# AIM OF THE EXERCISE
Transcribe the following records exactly, images excluded.

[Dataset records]
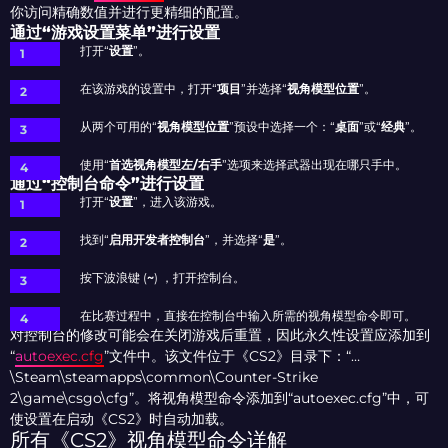
你访问精确数值并进行更精细的配置。
通过“游戏设置菜单”进行设置
打开“
设置
”。
在该游戏的设置中，打开“
项目
”并选择“
视角模型位置
”。
从两个可用的“
视角模型位置
”预设中选择一个：“
桌面
”或“
经典
”。
使用“
首选视角模型左/右手
”选项来选择武器出现在哪只手中。
通过“控制台命令”进行设置
打开“
设置
”，进入该游戏。
找到“
启用开发者控制台
”，并选择“
是
”。
按下波浪键 (
~
) ，打开控制台。
在比赛过程中，直接在控制台中输入所需的视角模型命令即可。
对控制台的修改可能会在关闭游戏后重置，因此永久性设置应添加到
“
autoexec.cfg
”文件中。该文件位于《CS2》目录下：“…
\Steam\steamapps\common\Counter-Strike
2\game\csgo\cfg”。将视角模型命令添加到“autoexec.cfg”中，可
使设置在启动《CS2》时自动加载。
所有《CS2》视角模型命令详解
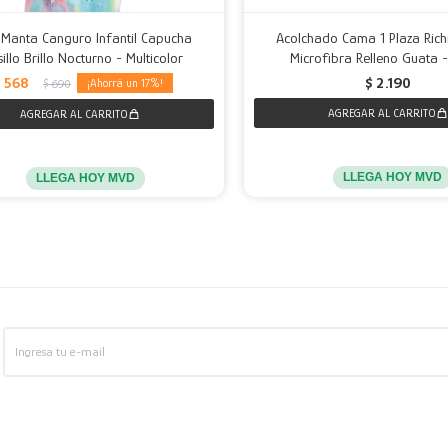
 Manta Canguro Infantil Capucha
Acolchado Cama 1 Plaza Ric
sillo Brillo Nocturno - Multicolor
Microfibra Relleno Guata 
$
568
$
2.190
17
$
690
LLEGA HOY MVD
LLEGA HOY MVD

# WRITTEN SOLUTION
你访问精确数值并进行更精细的配置。
通过“游戏设置菜单”进行设置
打开“
设置
”。
在该游戏的设置中，打开“
项目
”并选择“
视角模型位置
”。
从两个可用的“
视角模型位置
”预设中选择一个：“
桌面
”或“
经典
”。
使用“
首选视角模型左/右手
”选项来选择武器出现在哪只手中。
通过“控制台命令”进行设置
打开“
设置
”，进入该游戏。
找到“
启用开发者控制台
”，并选择“
是
”。
按下波浪键 (
~
) ，打开控制台。
在比赛过程中，直接在控制台中输入所需的视角模型命令即可。
对控制台的修改可能会在关闭游戏后重置，因此永久性设置应添加到
“
autoexec.cfg
”文件中。该文件位于《CS2》目录下：“…
\Steam\steamapps\common\Counter-Strike
2\game\csgo\cfg”。将视角模型命令添加到“autoexec.cfg”中，可
使设置在启动《CS2》时自动加载。
所有《CS2》视角模型命令详解
 Manta Canguro Infantil Capucha
Acolchado Cama 1 Plaza Ric
sillo Brillo Nocturno - Multicolor
Microfibra Relleno Guata 
$
568
$
2.190
17
$
690
LLEGA HOY MVD
LLEGA HOY MVD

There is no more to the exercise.